*** Data listing ***
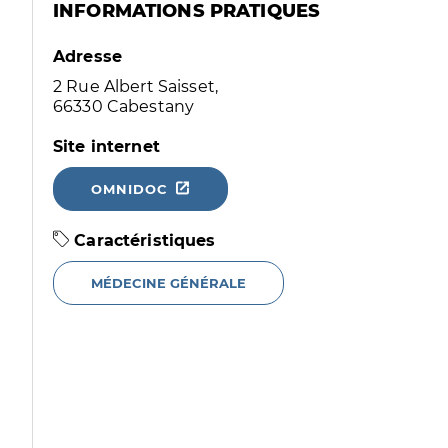
INFORMATIONS PRATIQUES
Adresse
2 Rue Albert Saisset,
66330 Cabestany
Site internet
OMNIDOC
Caractéristiques
MÉDECINE GÉNÉRALE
*** End of Data listing ***
Task requirements: Reproduce the final stretch of the data above: every line from the one holding "Site internet" through the end, inclusive, exactly as written and nothing else.

Finished exercise:
Site internet
OMNIDOC
Caractéristiques
MÉDECINE GÉNÉRALE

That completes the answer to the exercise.